Between Lago Fagnano and Caleta María, you will see these mountains in layers, superimposed one in front of the other, a topographic cocktail that, despite not having an official path, is partially explorable and rather distant.
One or another path of guanaco guides natural routes that are drawn along its slopes where the forest canopy can still be seen before reaching the rocky and unattainable peaks.
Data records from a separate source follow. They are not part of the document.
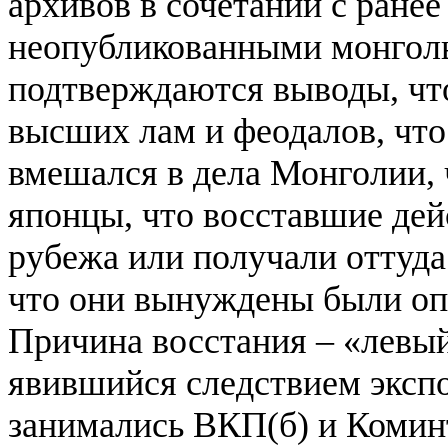
архивов в сочетании с ране
неопубликованными монгол
подтверждаются выводы, что
высших лам и феодалов, что
вмешался в дела Монголии,
японцы, что восставшие дей
рубежа или получали оттуд
что они вынуждены были оп
Причина восстания – «левы
явившийся следствием эксп
занимались ВКП(б) и Комин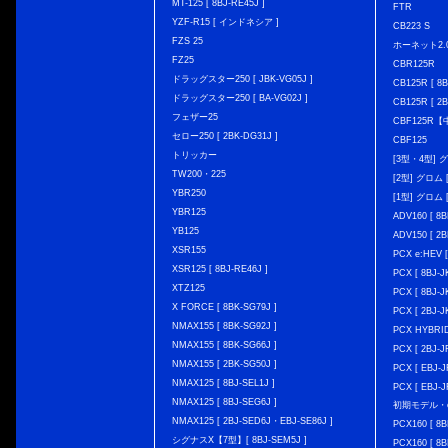
MT-125 [ 8BJ-RE45J ]
FTR
YZF-R15 [ インドネシア ]
CB223 S
FZS 25
ホーネット2.
FZ25
CBR125R
ドラッグスター250 [ JBK-VG05J ]
CB125R [ 8B
ドラッグスター250 [ BA-VG02J ]
CB125R [ 2B
フェザー25
CBF125R
セロー250 [ 2BK-DG31J ]
CBF125
トリッカー
[3型・4型] グ
TW200・225
[2型] グロム [
YBR250
[1型] グロム [
YBR125
ADV160 [ 8B
YB125
ADV150 [ 2B
XSR155
PCX e:HEV [
XSR125 [ 8BJ-RE46J ]
PCX [ 8BJ
XTZ125
PCX [ 8BJ
X FORCE [ 8BK-SG79J ]
PCX [ 2BJ-J
NMAX155 [ 8BK-SG92J ]
PCX HYBRID 
NMAX155 [ 8BK-SG66J ]
PCX [ 2BJ-J
NMAX155 [ 2BK-SG50J ]
PCX [ EBJ-J
NMAX125 [ 8BJ-SEL1J ]
PCX [ EBJ-J
NMAX125 [ 8BJ-SEG6J ]
初期モデル・
NMAX125 [ 2BJ-SED6J・EBJ-SE86J ]
PCX160 [ 
シグナスX【7型】[ 8BJ-SEM5J ]
PCX160 [ 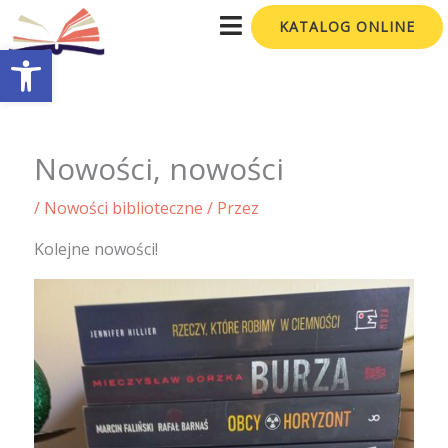
Przejdź
KATALOG ONLINE
do
Otwórz pasek narzędzi
treści
Nowości, nowości
/
Nowości biblioteczne
/ Przez
Kolejne nowości!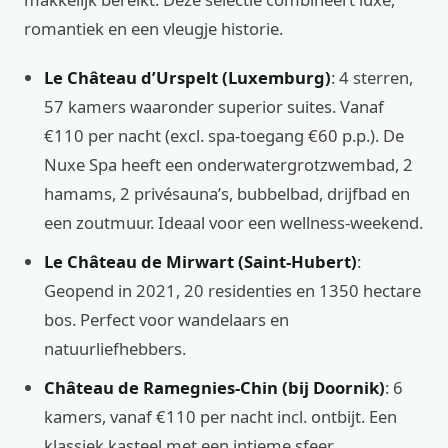
romantiek en een vleugje historie.
Le Château d’Urspelt (Luxemburg)
: 4 sterren,
57 kamers waaronder superior suites. Vanaf
€110 per nacht (excl. spa-toegang €60 p.p.). De
Nuxe Spa heeft een onderwatergrotzwembad, 2
hamams, 2 privésauna’s, bubbelbad, drijfbad en
een zoutmuur. Ideaal voor een wellness-weekend.
Le Château de Mirwart (Saint-Hubert)
:
Geopend in 2021, 20 residenties en 1350 hectare
bos. Perfect voor wandelaars en
natuurliefhebbers.
Château de Ramegnies-Chin (bij Doornik)
: 6
kamers, vanaf €110 per nacht incl. ontbijt. Een
klassiek kasteel met een intieme sfeer.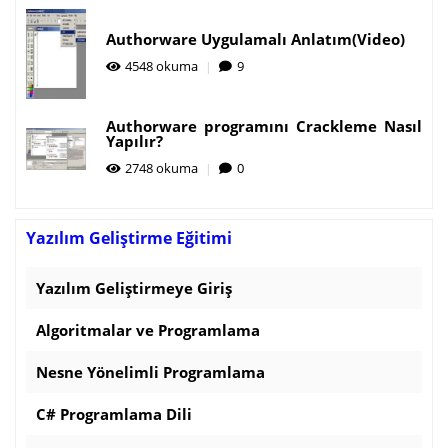
Authorware Uygulamalı Anlatım(Video)
4548 okuma
9
Authorware programını Crackleme Nasıl
Yapılır?
2748 okuma
0
Yazılım Geliştirme Eğitimi
Yazılım Geliştirmeye Giriş
Algoritmalar ve Programlama
Nesne Yönelimli Programlama
C# Programlama Dili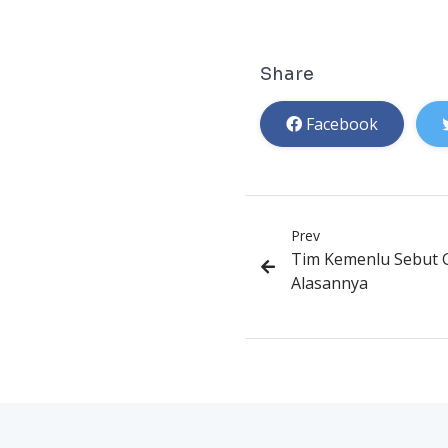
Share
Facebook
Prev
Tim Kemenlu Sebut Gr
Alasannya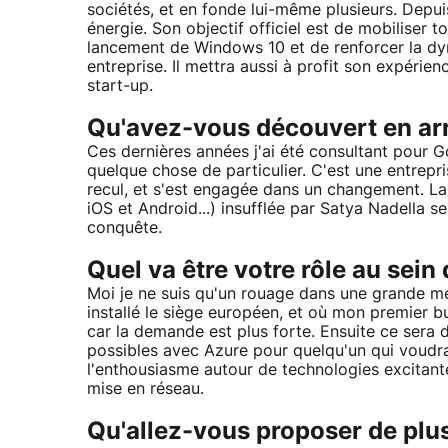
sociétés, et en fonde lui-même plusieurs. Depui
énergie. Son objectif officiel est de mobiliser
lancement de Windows 10 et de renforcer la dy
entreprise. Il mettra aussi à profit son expéri
start-up.
Qu'avez-vous découvert en arr
Ces dernières années j'ai été consultant pour 
quelque chose de particulier. C'est une entrepr
recul, et s'est engagée dans un changement. La
iOS et Android...) insufflée par Satya Nadella se
conquête.
Quel va être votre rôle au sein 
Moi je ne suis qu'un rouage dans une grande m
installé le siège européen, et où mon premier b
car la demande est plus forte. Ensuite ce sera 
possibles avec Azure pour quelqu'un qui voudrai
l'enthousiasme autour de technologies excitan
mise en réseau.
Qu'allez-vous proposer de plus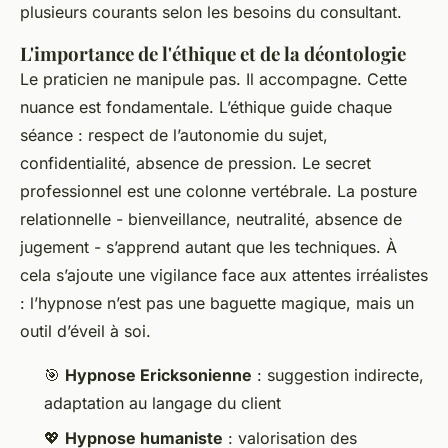
plusieurs courants selon les besoins du consultant.
L'importance de l'éthique et de la déontologie
Le praticien ne manipule pas. Il accompagne. Cette
nuance est fondamentale. L’éthique guide chaque
séance : respect de l’autonomie du sujet,
confidentialité, absence de pression. Le secret
professionnel est une colonne vertébrale. La posture
relationnelle - bienveillance, neutralité, absence de
jugement - s’apprend autant que les techniques. À
cela s’ajoute une vigilance face aux attentes irréalistes
: l’hypnose n’est pas une baguette magique, mais un
outil d’éveil à soi.
🎯
Hypnose Ericksonienne
: suggestion indirecte,
adaptation au langage du client
💖
Hypnose humaniste
: valorisation des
The different opacities accuse the distances, the lights, the shadows and the textures. Those conditions show us the visual diversity projected by the southern hemisphere: rock, vegetation, ice, lagoons and slopes. Natural elements that remind us of the contrast of landscapes in relation to the pampas in the north of the Island. A landscape that even when it is approaching the southern hemisphere shows us one of its last friendly faces with habitability, with shelter and production.
Georeading
This mountain range acts as transition from the gentle, organized topography of the Magallanes Fold and Thrust belt to the north, towards the formidable Darwin Cordillera to the south, where the latter arises imposing, isolated in its grand altitude guarding the Fueguian channels.
The orogeny of Darwin Cordilera initiated over a hundred million years ago. Since then, it has arisen continuously, each year half a millimetre closer to the sky. After millions of years of this, new rocks have been uplifted from the bowels of the Earth until the surface, only to be exposed to the unforgiving erosive power of ice and wind. This incessant cycle allows to uncover the roots of the Cordilera, exposing on its peaks rocks that were formed dozens of kilometres below the surface of the Earth.
While these rocks were being uplifted from the depths, the kilometres of rock that used to cover them were turned into dust and blown by the wind. Millions of years and the erosive action of ice and wind made sure of it.
Observing these peaks makes one wonder when what remains will also turn into dust. Who will be left then to breath its air?